Within six years, Malcolm Potts hopes to halve the number of women dying each year of postpartum hemorrhaging. Each year, more than 200,000 mothers — most in developing countries — bleed to death because of a lack of basic medical care and medicine. Potts, Bixby Professor of Population and Family Planning, is using low-cost technologies — such as misoprostol, an inexpensive, stable drug that helps prevent and treat postpartum hemorrhaging — to combat the problem. His work in maternal health is just one of many initiatives being advanced by the School of Public Health’s new Center for Global Public Health (CGPH).
Established last July, the center was created to engage various units conducting long-term international research and provide them with opportunities to address large-scale public health issues that slice across different disciplines. It is the public health component of the new Berkeley Initiative for Global Health, a campus-wide effort to solve major global health challenges through the integration of life sciences and bioengineering with public health.
“More than half of the School of Public Health faculty currently engages in global health research and training with populations on five continents,” says Eva Harris, associate professor and associate dean of research, who is leading the effort. “The Center for Global Public Health will synergize and expand on this research to ensure that the collective output is greater than the sum of its parts.”

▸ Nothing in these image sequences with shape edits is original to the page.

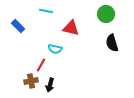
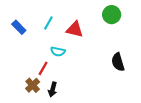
cyan line: (46, 11) -> (48, 23), moved, turned -72
black semicircle: (112, 43) -> (118, 62), moved
brown cross: (31, 81) -> (33, 85), turned -32

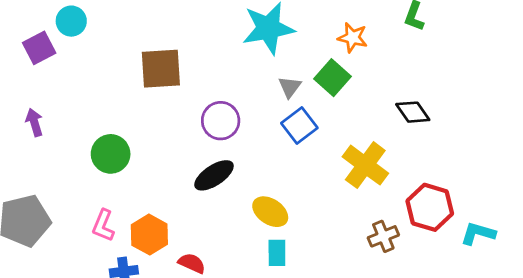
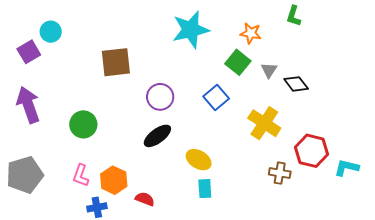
gray triangle: (290, 87) -> (269, 70), moved
purple arrow: (34, 122) -> (28, 105), size x1.8
brown cross: (383, 236) -> (280, 173), turned 35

CGPH will also partner with other departments and centers on campus, universities including UCSF and UC Davis, and nonprofit and governmental organizations. “The center will serve as a forum for engaging with other related initiatives,” says Dean Stephen Shortell of the School of Public Health, “such as the Blum Center for Developing Economies and UCSF’s Global Health Science initiative.”
By bringing together clinicians, scientists, sociologists, economists, anthropologists, and others to collaborate, evaluate, translate, and implement their research products throughout the world, the center will help educate and stimulate debate to raise awareness of issues in global public health and potential paths toward solutions. It also will support students’ international fieldwork.
With global slum populations estimated to reach two billion in less than 30 years, global warming contributing to increases in environmental hazards, and new innovations in technology that can improve health programs in developing countries, the formation of a global public health nucleus is timely.
Faculty members have already been conducting studies addressing diverse issues in Latin America, Africa, Asia, and the Middle East for decades. Sharing the data from these studies among colleagues in the center offers new possibilities. Harris explains, “We can take what’s already been done and look at it from a different perspective — integrating another discipline or another disease.”
To help the world’s one billion people who live in slums, for example, a multidisciplinary research core will partner with nongovernmental organizations, local governments, and other campus organizations to identify key diseases affecting these areas that could be targeted by locally available intervention strategies. Pilot studies in Salvador, Brazil, and Mumbai, India, will be used to develop strategies that can be generalized to other urban slum communities of the world to alleviate health problems and poverty.
“The potential to take action and improve health on a global scale is just enormous,” says Harris. “We have a chance to do something beyond our own research projects and serve a larger purpose.”